The One-Letter Nested Function - a sample article for some kind of

bearophile bearophileHUGS at lycos.com
Sat Mar 10 14:13:11 PST 2012


F i L:

> Oh you crazy compiler developers. Thinking everyone can read ASM 
> ;-)

I'd love to be able to develop compilers, but I am not that good yet :-)

Writing working asm is much simpler than writing efficient asm code (more efficient than compiler generated one, even for SIMD code where compilers are still quite bad). And reading asm is much simpler than writing it. And scanning asm code visually to look for simple things, is simpler than reading and understanding what each asm instruction does. Writing very efficient asm isn't a common skill today, but reading a bit of asm is something you learn in a matter of some days if you have the desire, the time, and the right books. Most asm does is simple arithmetic, updating some CPU flags, and moving variables from here to there, where most CPUs manage the cache levels transparently (manually managed Scratchpad cache memory us uncommon). Modern CPUs have accumulated tons of cruft, but at the base it's easy stuff.

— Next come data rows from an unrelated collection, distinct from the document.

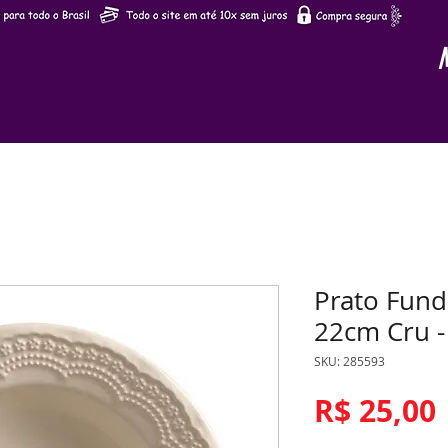
Prato Fun
22cm Cru - 
SKU: 285593
R$ 25,00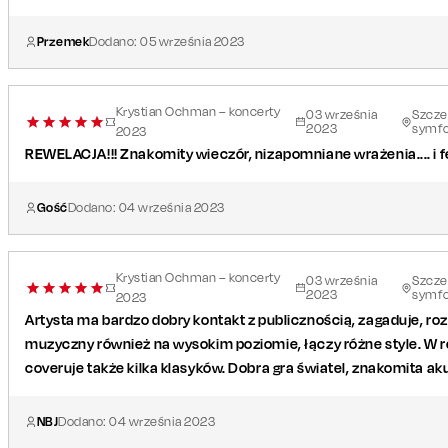
Przemek
Dodano:
05
września
2023
Krystian Ochman – koncerty
03
września
Szczec
2023
symfo
2023
REWELACJA!!! Znakomity wieczór, nizapomniane wrażenia.... i
Gość
Dodano:
04
września
2023
Krystian Ochman – koncerty
03
września
Szczec
2023
symfo
2023
Artysta ma bardzo dobry kontakt z publicznością, zagaduje, r
muzyczny również na wysokim poziomie, łączy różne style. W 
coveruje także kilka klasyków. Dobra gra światel, znakomita ak
NBJ
Dodano:
04
września
2023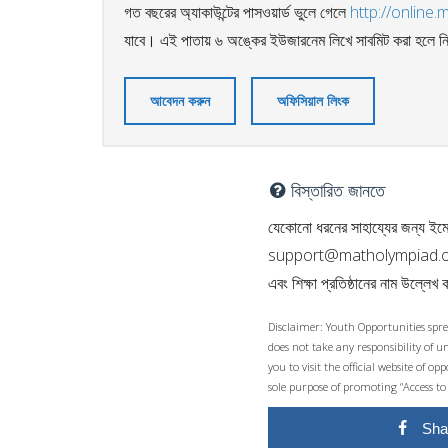
গত বছরের অ্যাকাউন্টের পাসওয়ার্ড ভুলে গেলে
http://online
যাবে। এই পাতায় ৬ অঙ্কের ইউজারনেম লিখে সাবমিট করা হলে নির
আবেদন করুন
অফিসিয়াল লিংক
বিস্তারিত জানতে
যেকোনো ধরনের সাহায্যের জন্য ইম
support@matholympiad.o
এবং শিক্ষা প্রতিষ্ঠানের নাম উল্লে
Disclaimer: Youth Opportunities spre
does not take any responsibility of 
you to visit the official website of 
sole purpose of promoting “Access to
Sha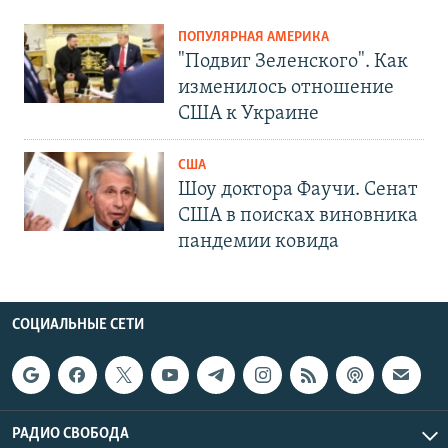
ПОПУЛЯРНАЯ АМЕРИКА
"Подвиг Зеленского". Как
изменилось отношение
США к Украине
США
Шоу доктора Фаучи. Сенат
США в поисках виновника
пандемии ковида
СОЦИАЛЬНЫЕ СЕТИ
РАДИО СВОБОДА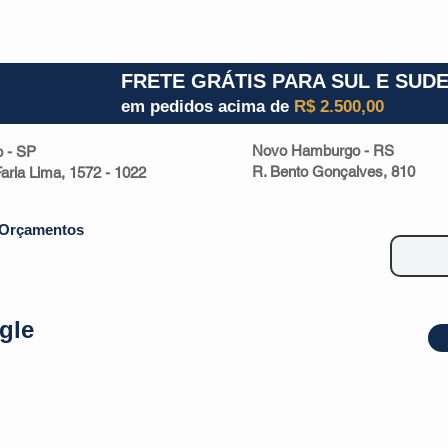
1) 941000700
RS (51) 30661020
SC (47) 9330
FRETE GRÁTIS PARA SUL E SUD
em pedidos acima de
R$ 2.500,00
Novo Hamburgo - RS
o - SP
R. Bento Gonçalves, 810
 Faria Lima, 1572 - 1022
Orçamentos
gle
| Malas
Utilidade Doméstica
Eletrônicos
Escritório
Esportivos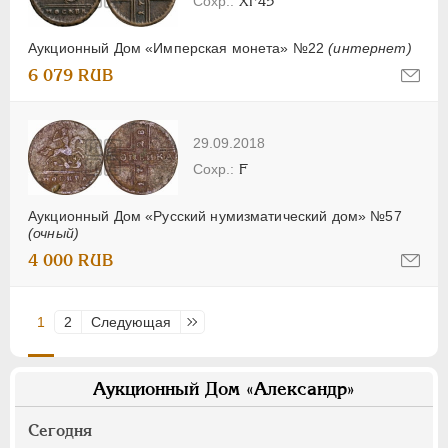
XF45
Аукционный Дом «Имперская монета» №22
(интернет)
6 079 RUB
29.09.2018
F
Аукционный Дом «Русский нумизматический дом» №57
(очный)
4 000 RUB
1
2
Следующая
Последняя
Аукционный Дом «Александр»
Сегодня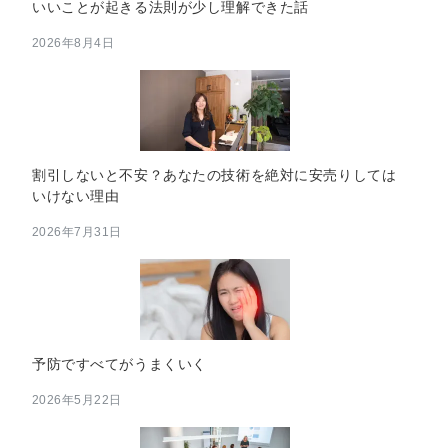
いいことが起きる法則が少し理解できた話
2026年8月4日
割引しないと不安？あなたの技術を絶対に安売りしては
いけない理由
2026年7月31日
予防ですべてがうまくいく
2026年5月22日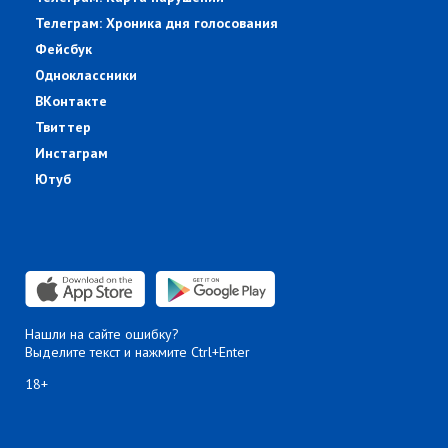
Телеграм: Хроника дня голосования
Фейсбук
Одноклассники
ВКонтакте
Твиттер
Инстаграм
Ютуб
Нашли на сайте ошибку?
Выделите текст и нажмите Ctrl+Enter
18+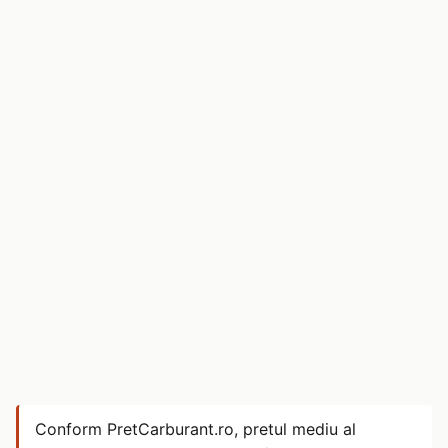
Conform PretCarburant.ro, pretul mediu al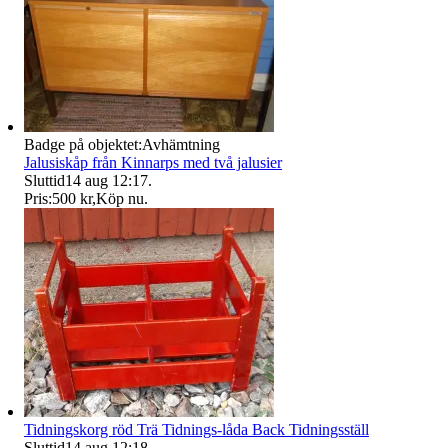
Badge på objektet:
Avhämtning
Jalusiskåp från Kinnarps med två jalusier
Sluttid
14 aug 12:17
.
Pris:
500 kr
,
Köp nu
.
Tidningskorg röd Trä Tidnings-låda Back Tidningsställ
Sluttid
14 aug 12:18
.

> Though, there *could* be area 
> for automatic optimization here, right?

Currently DMD devs are mostly trying to fix bugs, instead of adding optimizations.

And as the pure attribute it's not just a matter of optimization. It's a contract between programmer and compiler. If you add "static" and then you use a variable in the enclosing function, you receive a compilation error. This error can't happen if "static-ness" is just an invisible automatic compiler optimization. It's good for such errors to come out, because when you use static you are stating you don't want to use outer function variables. So this is both a guaranteed optimization and a way to avoid using by mistake a variable defined in the enclosing scope. Using unwillingly variables from the outer scopes is a common source of bugs.